#### What is being asked
Every entry is to be returned exactly as it stands; the pictures are to be dropped.
********************
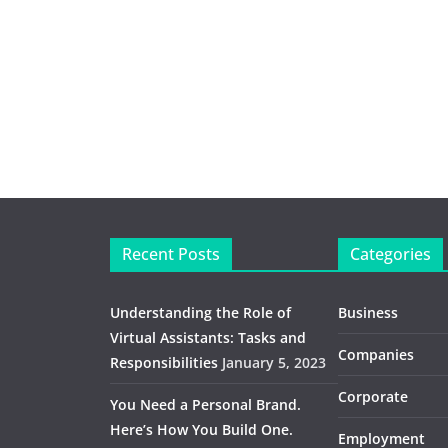
Recent Posts
Categories
Understanding the Role of
Business
Virtual Assistants: Tasks and
Companies
Responsibilities
January 5, 2023
Corporate
You Need a Personal Brand.
Here’s How You Build One.
Employment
********************
#### Answer space
Recent Posts
Categories
Understanding the Role of
Business
Virtual Assistants: Tasks and
Companies
Responsibilities
January 5, 2023
Corporate
You Need a Personal Brand.
Here’s How You Build One.
Employment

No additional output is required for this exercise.